Pressure stall information (PSI): cgroups v2 introduces PSI, which provides more detailed information about resource contention. This could influence scheduling decisions.
Improved throttling: cgroups v2 implements more sophisticated CPU throttling mechanisms, which might affect latency in certain scenarios.CFS behavior with cgroups v2:
While the core principles of CFS remain the same with cgroups v2, there are indeed some changes that could affect scheduling behavior:
a) Group scheduling: cgroups v2 changes how group scheduling works, potentially affecting how tasks are prioritized across different cgroups.

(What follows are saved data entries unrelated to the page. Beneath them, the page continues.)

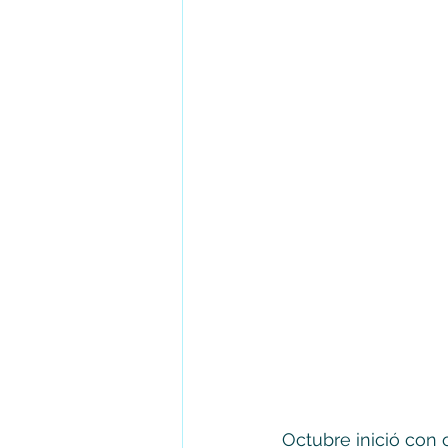
Octubre inició con 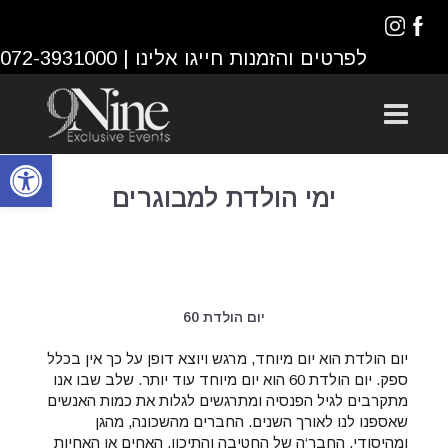
לפרטים והזמנות חייגו אלינו |
072-3931000
פתח סרגל נגישות
ימי הולדת למבוגרים
יום הולדת 60
יום הולדת הוא יום מיוחד, מרגש ויוצא דופן על כך אין בכלל
ספק. יום הולדת 60 הוא יום מיוחד עוד יותר. שלב שבו אנו
מתקרבים לגיל הפנסיה ומתרגשים לגלות את כמות האנשים
שאספנו לנו לאורך השנים. החברים מהשכונה, מהגן
ומהיסודי, החבר‘ה של החטיבה והתיכון, האחים או האחיות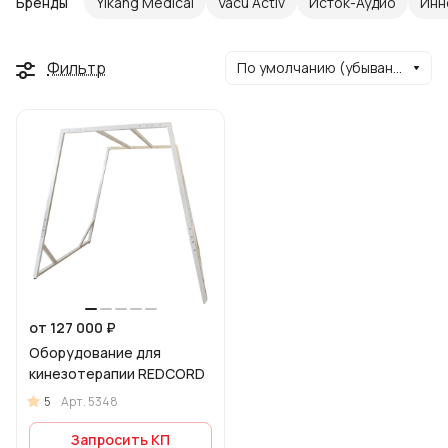
Бренды
Yikang Medical
Vacu Activ
Исток-Аудио
Инн
Фильтр
По умолчанию (убывание)
от 127 000 ₽
Оборудование для
кинезотерапии REDCORD
5
Арт.
5348
Запросить КП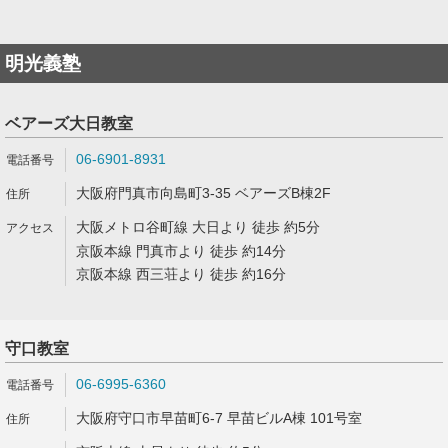
明光義塾
ベアーズ大日教室
06-6901-8931
大阪府門真市向島町3-35 ベアーズB棟2F
大阪メトロ谷町線 大日より 徒歩 約5分
京阪本線 門真市より 徒歩 約14分
京阪本線 西三荘より 徒歩 約16分
守口教室
06-6995-6360
大阪府守口市早苗町6-7 早苗ビルA棟 101号室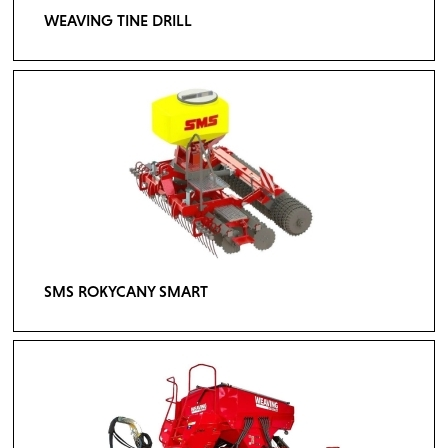
WEAVING TINE DRILL
SMS ROKYCANY SMART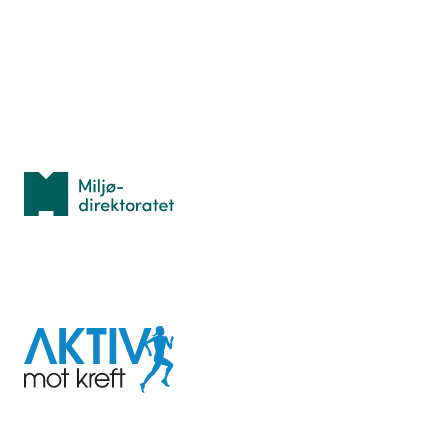
Lær orientering
Idrettsbutikken
Personvern
Med støtte fra
Miljødirektoratet
I samarbeid med
Aktiv
mot
kreft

b) Bandwidth control: The new cpu.weight and cpu.weight.nice parameters in cgroups v2 replace the older cpu.shares, which could lead to different CPU allocation behaviors.
c) Latency optimization: In some cases, the CFS might make different trade-offs between latency and throughput when using cgroups v2, due to the more comprehensive resource management capabilities.
d) Interaction with other subsystems: The unified hierarchy in cgroups v2 means that CPU scheduling decisions might be more influenced by the state of other resources (memory, I/O) than in cgroups v1.Possible explanations for your results:
a) Scheduler tuning: Your system might be optimized for low-latency operations with cgroups v1, and these optimizations might not translate directly to cgroups v2.
b) Workload sensitivity: The schbench workload might be particularly sensitive to the changes in group scheduling or bandwidth control implemented in cgroups v2.
c) Resource contention: If your system was under different levels of resource contention during the two tests, it could explain the latency differences, as cgroups v2 might handle contention differently.
d) Measurement methodology: Ensure that the benchmarking methodology is consistent between the two tests and that no external factors are influencing the results.Recommendations:
a) Run more diverse benchmarks to see if the pattern holds across different types of workloads.
b) Analyze system metrics (CPU usage, context switches, memory usage) during the benchmarks to identify any significant differences between cgroups v1 and v2 runs.
c) Experiment with different cgroups v2 configurations to see if you can improve the latency performance.
d) Consider consulting with kernel developers or cgroups maintainers to get insights into why this specific workload might perform differently than expected.
In conclusion, while your results are indeed puzzling given the general consensus about cgroups v2 performance, they highlight the complexity of system performance and the importance of benchmarking specific workloads. The interaction between the CFS, cgroups, and specific workloads can lead to unexpected results, and further investigation would be needed to fully understand the cause of the performance differences you’re observing.
When taking the geometric mean of all the benchmarks conducted on each of the tested Linux distributions, Intel’s Clear Linux was around 27% faster than Ubuntu 24.04 out-of-the-box and Arch Linux. Switching to the Intel P-State “performance” governor from the default did help increase the performance as expected, but even then Clear Linux was still faster by 14%.